# RECORDS TO PROCESS:
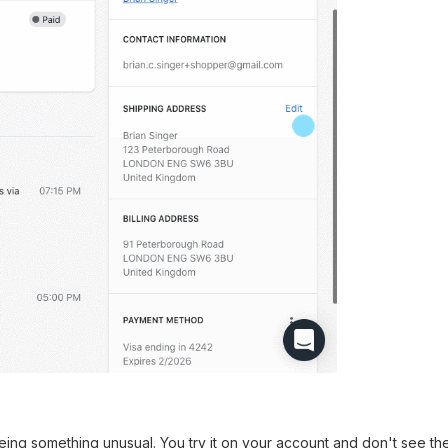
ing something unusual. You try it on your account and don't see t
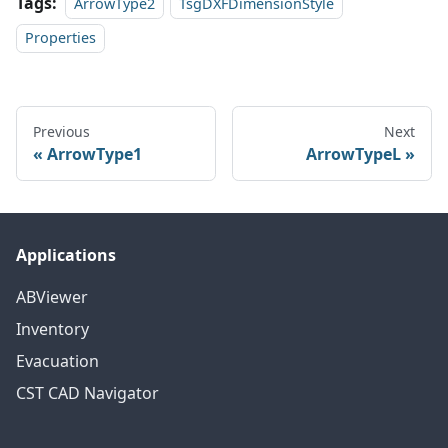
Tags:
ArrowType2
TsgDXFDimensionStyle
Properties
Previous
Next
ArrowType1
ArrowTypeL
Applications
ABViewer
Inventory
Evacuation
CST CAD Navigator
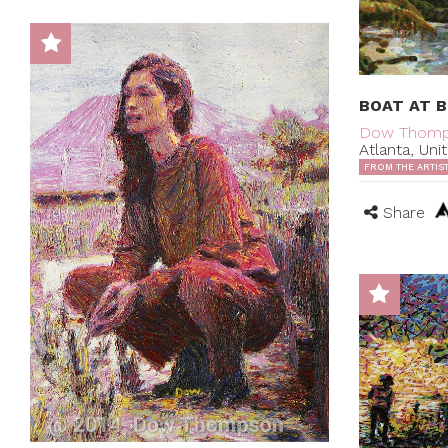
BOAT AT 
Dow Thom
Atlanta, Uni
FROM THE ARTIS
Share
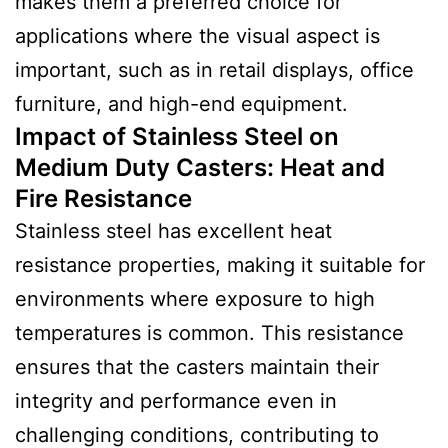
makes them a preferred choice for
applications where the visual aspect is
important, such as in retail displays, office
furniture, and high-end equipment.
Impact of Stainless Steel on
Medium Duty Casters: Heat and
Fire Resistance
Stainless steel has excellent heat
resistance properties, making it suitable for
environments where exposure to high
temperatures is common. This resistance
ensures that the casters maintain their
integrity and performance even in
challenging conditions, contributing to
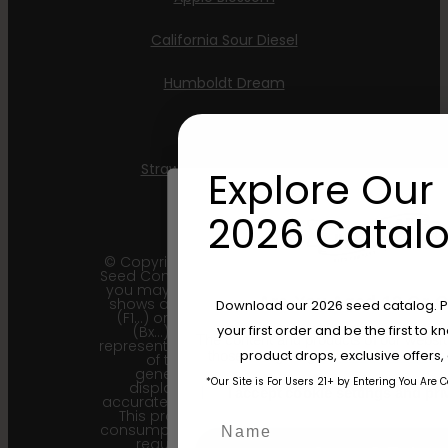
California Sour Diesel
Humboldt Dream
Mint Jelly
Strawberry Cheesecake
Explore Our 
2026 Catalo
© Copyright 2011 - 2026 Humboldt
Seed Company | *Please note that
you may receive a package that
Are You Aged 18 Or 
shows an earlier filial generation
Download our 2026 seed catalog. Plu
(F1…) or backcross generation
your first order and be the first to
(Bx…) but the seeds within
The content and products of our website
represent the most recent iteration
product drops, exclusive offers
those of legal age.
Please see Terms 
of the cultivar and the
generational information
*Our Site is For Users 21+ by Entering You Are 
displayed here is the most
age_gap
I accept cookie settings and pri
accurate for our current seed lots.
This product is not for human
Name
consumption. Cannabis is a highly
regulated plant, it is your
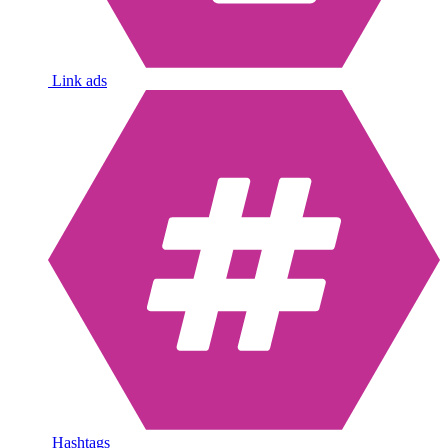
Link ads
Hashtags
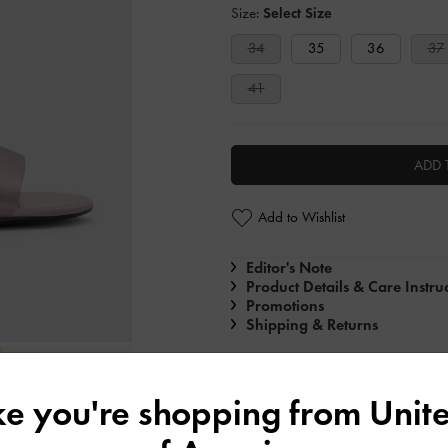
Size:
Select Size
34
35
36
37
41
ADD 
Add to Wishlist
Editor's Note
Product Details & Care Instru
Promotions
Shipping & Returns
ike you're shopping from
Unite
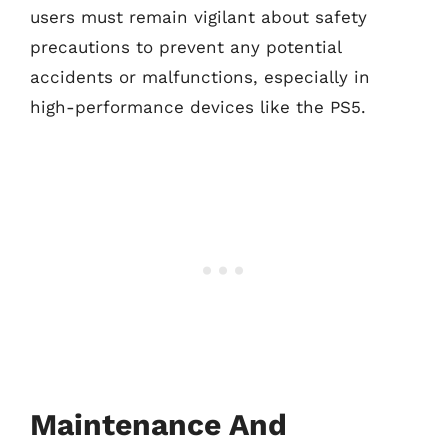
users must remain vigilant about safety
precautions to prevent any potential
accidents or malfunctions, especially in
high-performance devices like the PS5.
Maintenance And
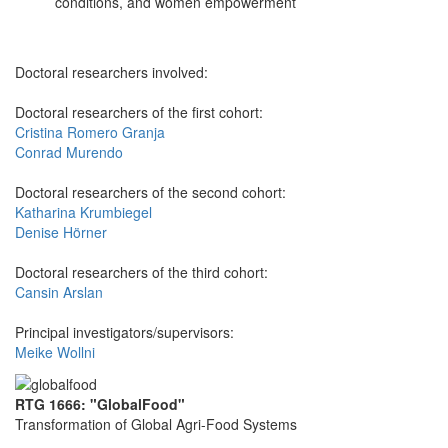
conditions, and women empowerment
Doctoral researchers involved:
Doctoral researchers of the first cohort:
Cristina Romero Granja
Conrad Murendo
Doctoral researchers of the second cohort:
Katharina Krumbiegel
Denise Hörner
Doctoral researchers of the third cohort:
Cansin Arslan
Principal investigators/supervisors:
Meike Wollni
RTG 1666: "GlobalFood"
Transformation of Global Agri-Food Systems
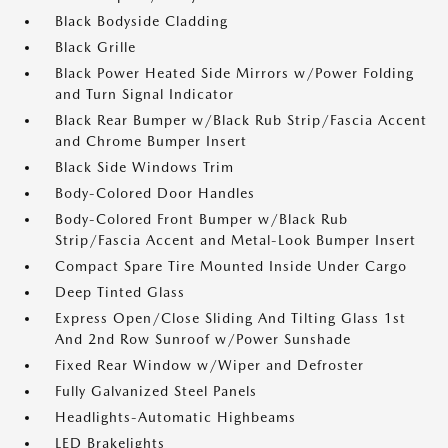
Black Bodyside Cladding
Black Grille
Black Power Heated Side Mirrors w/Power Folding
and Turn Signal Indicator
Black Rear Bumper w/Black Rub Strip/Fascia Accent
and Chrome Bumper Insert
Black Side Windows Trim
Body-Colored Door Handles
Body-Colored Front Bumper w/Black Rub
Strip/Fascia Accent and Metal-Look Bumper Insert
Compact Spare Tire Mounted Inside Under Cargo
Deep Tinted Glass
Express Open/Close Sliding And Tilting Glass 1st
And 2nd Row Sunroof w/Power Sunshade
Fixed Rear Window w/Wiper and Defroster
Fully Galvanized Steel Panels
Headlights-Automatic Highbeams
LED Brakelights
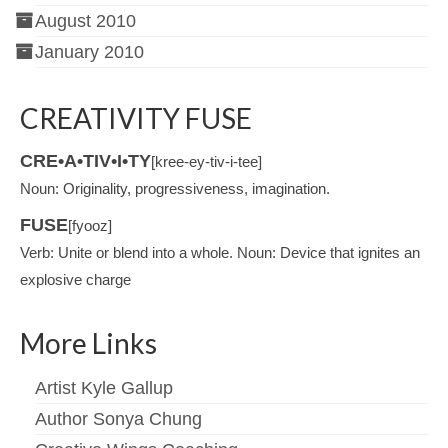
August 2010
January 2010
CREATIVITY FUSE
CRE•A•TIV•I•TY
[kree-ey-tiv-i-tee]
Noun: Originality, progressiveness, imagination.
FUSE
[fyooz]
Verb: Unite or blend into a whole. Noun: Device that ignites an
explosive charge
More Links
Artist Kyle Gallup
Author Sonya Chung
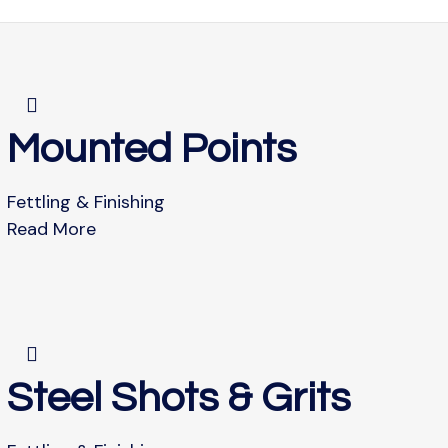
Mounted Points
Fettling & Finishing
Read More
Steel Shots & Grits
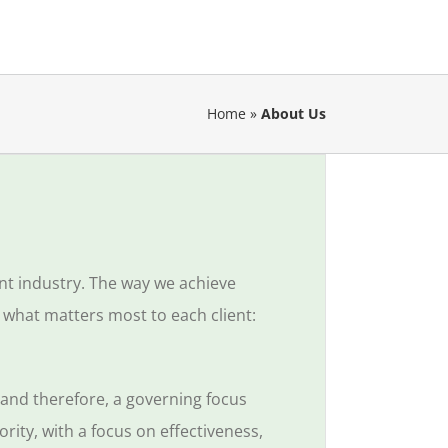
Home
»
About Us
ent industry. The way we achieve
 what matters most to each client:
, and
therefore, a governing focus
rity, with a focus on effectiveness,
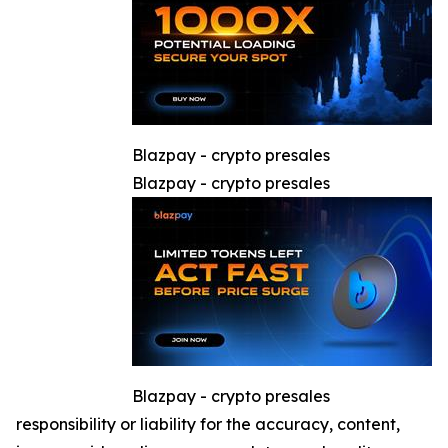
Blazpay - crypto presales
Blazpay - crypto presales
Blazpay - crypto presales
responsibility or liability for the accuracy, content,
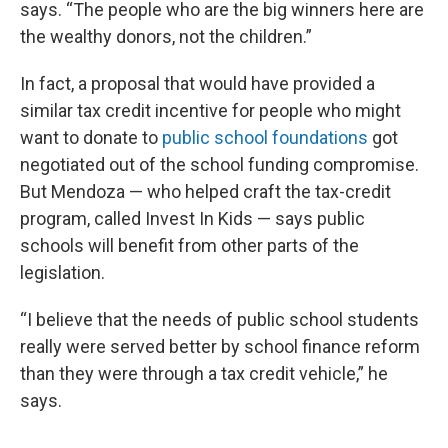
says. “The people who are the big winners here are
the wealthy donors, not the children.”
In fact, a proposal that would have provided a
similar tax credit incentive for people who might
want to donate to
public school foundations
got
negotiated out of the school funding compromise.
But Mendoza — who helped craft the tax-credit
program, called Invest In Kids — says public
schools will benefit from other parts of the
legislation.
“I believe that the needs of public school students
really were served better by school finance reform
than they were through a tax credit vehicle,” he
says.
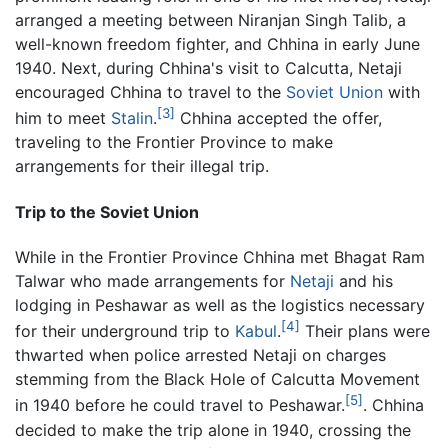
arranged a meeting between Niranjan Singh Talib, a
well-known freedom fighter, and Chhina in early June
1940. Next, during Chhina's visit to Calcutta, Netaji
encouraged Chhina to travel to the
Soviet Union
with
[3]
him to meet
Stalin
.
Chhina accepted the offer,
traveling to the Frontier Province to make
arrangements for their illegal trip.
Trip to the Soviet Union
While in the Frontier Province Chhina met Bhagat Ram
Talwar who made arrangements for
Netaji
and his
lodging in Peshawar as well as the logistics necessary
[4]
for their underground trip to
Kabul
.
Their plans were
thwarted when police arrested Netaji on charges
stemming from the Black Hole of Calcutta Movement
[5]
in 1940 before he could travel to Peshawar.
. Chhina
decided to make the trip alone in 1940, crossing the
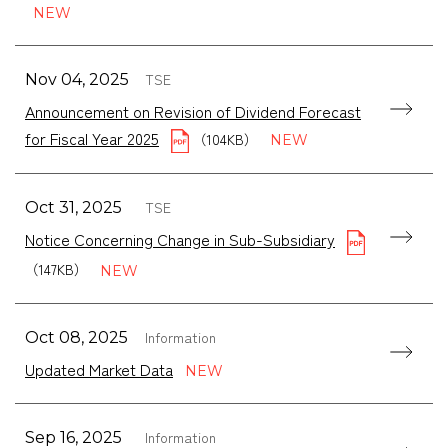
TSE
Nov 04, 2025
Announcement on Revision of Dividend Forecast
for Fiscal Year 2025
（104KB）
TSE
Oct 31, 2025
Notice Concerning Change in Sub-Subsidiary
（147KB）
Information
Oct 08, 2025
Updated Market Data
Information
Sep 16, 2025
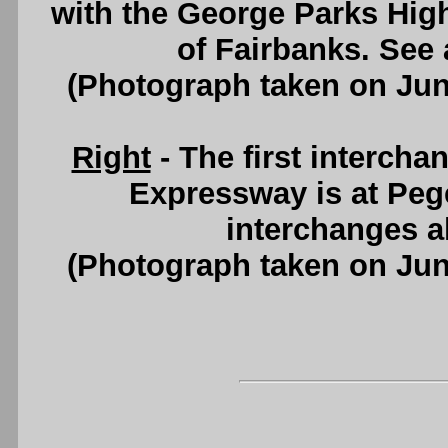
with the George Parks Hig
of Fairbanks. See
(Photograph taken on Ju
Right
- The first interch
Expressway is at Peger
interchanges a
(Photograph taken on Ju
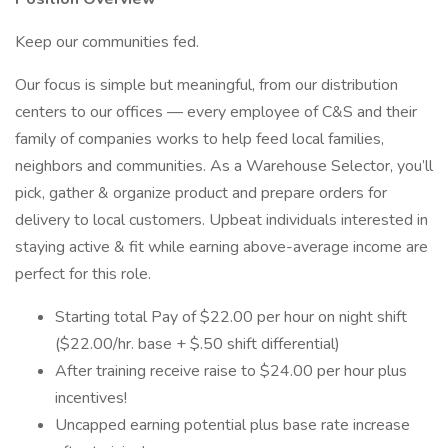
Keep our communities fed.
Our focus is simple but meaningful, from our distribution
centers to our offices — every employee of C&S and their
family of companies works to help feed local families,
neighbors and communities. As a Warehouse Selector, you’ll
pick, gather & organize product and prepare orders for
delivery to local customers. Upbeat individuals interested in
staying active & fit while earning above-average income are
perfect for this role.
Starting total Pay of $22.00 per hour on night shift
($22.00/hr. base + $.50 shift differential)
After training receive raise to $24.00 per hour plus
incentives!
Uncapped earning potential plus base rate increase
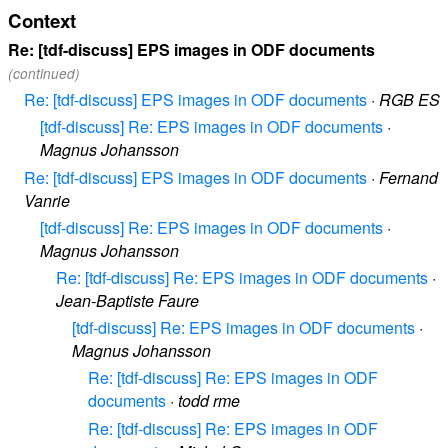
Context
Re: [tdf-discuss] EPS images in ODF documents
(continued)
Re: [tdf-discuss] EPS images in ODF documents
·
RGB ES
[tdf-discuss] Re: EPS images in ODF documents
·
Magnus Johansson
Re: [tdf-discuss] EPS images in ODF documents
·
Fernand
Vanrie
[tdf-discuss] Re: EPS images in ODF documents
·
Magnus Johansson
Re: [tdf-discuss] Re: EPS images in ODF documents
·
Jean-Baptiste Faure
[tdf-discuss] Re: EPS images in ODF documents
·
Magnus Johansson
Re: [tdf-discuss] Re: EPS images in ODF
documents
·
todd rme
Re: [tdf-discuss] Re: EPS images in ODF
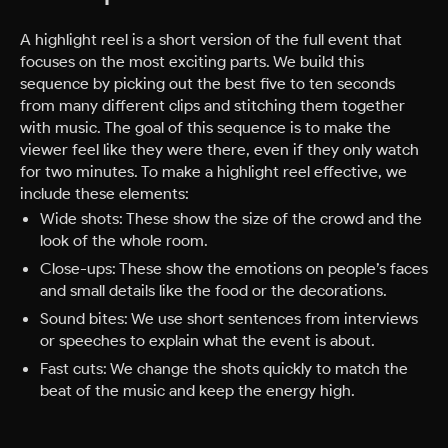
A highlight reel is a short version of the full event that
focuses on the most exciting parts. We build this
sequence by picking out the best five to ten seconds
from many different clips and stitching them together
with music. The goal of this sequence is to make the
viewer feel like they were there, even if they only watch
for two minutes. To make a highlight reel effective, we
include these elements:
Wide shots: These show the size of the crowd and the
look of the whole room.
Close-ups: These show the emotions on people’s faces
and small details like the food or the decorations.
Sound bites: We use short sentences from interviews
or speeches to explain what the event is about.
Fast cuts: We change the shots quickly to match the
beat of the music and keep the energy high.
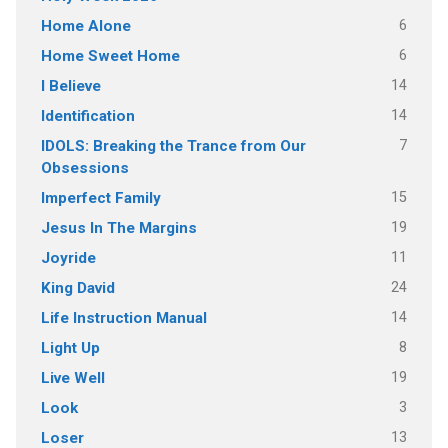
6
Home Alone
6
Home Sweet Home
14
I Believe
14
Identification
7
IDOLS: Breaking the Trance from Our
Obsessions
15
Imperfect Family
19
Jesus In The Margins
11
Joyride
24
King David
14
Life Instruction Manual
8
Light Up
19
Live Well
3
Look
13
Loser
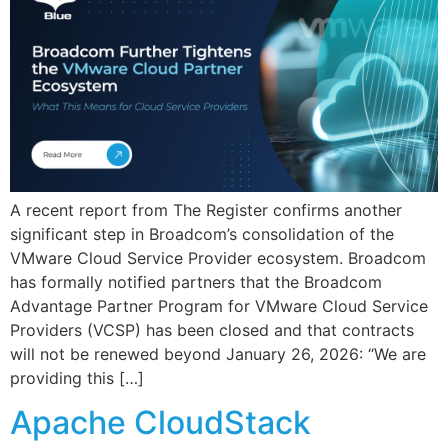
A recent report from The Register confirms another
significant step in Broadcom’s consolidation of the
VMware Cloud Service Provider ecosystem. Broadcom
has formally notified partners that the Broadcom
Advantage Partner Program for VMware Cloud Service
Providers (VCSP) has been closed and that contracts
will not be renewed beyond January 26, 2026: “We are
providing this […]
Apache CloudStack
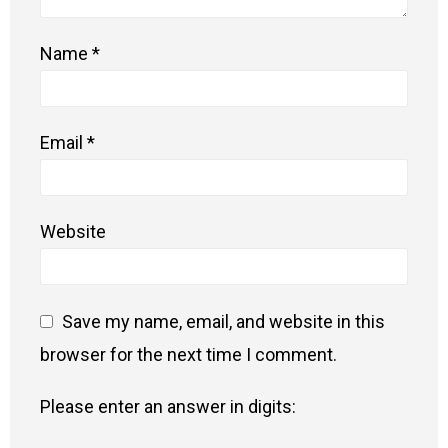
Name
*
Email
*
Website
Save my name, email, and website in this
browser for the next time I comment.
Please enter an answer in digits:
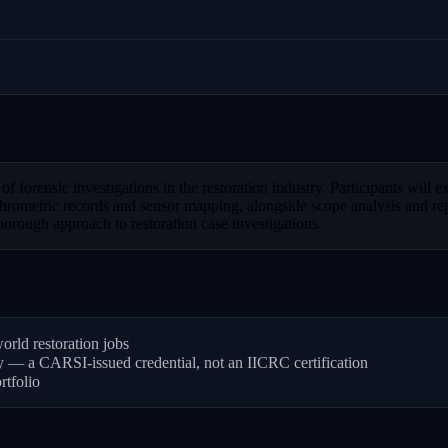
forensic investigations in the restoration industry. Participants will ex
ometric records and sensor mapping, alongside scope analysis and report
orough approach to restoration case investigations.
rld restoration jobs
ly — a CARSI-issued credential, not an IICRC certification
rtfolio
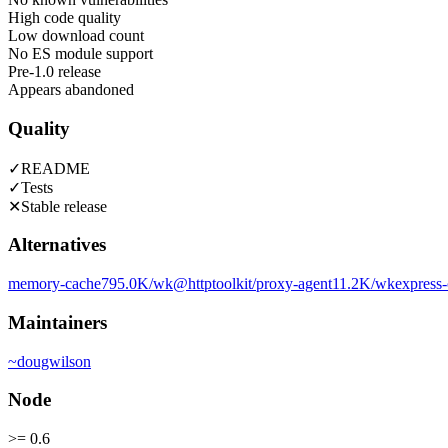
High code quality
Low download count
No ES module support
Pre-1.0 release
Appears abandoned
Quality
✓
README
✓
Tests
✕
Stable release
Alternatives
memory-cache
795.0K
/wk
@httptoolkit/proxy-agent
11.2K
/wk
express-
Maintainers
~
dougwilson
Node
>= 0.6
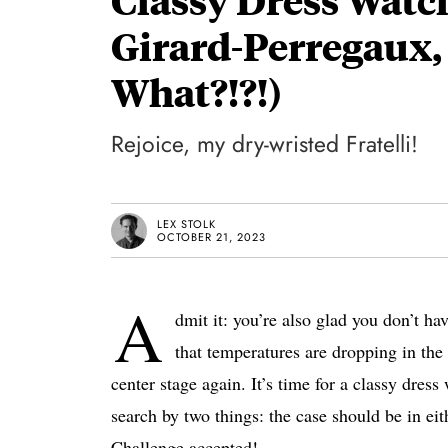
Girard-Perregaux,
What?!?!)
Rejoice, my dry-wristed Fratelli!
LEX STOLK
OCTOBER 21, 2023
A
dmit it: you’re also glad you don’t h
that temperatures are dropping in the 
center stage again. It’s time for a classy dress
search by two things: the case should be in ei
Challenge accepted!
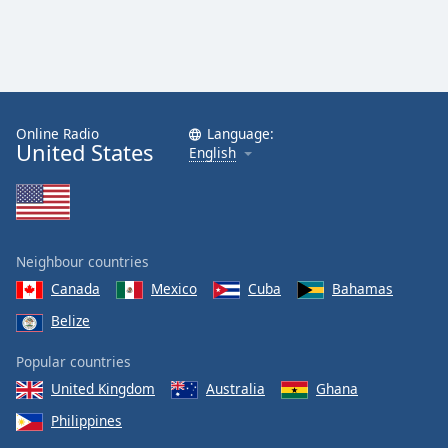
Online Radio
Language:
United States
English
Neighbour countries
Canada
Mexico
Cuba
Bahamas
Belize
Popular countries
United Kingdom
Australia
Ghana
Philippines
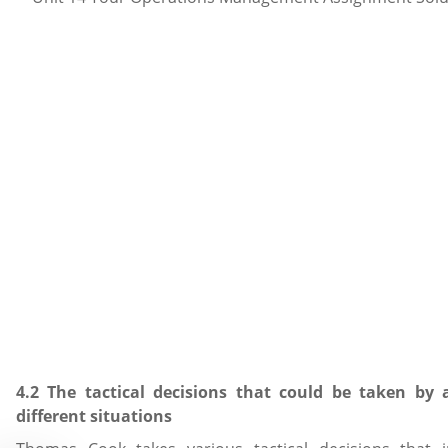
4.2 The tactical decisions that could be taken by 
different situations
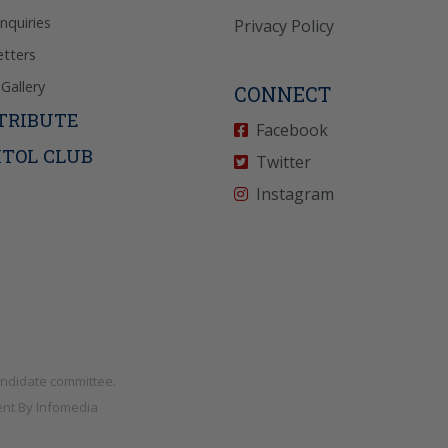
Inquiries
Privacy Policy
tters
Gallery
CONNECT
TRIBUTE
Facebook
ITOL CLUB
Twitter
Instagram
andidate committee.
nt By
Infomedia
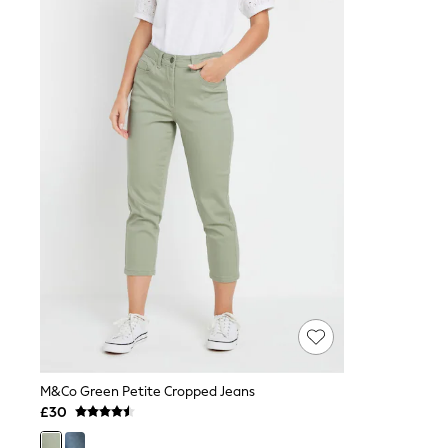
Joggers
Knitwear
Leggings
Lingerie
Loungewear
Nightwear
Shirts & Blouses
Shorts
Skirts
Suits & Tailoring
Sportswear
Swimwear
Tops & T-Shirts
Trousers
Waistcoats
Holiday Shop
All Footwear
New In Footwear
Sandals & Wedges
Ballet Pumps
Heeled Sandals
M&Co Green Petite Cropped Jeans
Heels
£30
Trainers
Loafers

# TASK DIRECTIONS:
Collect every line with the string "plus" from the records, and copy each.

# SOLUTION TO THIS EXERCISE:
After training receive raise to $24.00 per hour plus
Uncapped earning potential plus base rate increase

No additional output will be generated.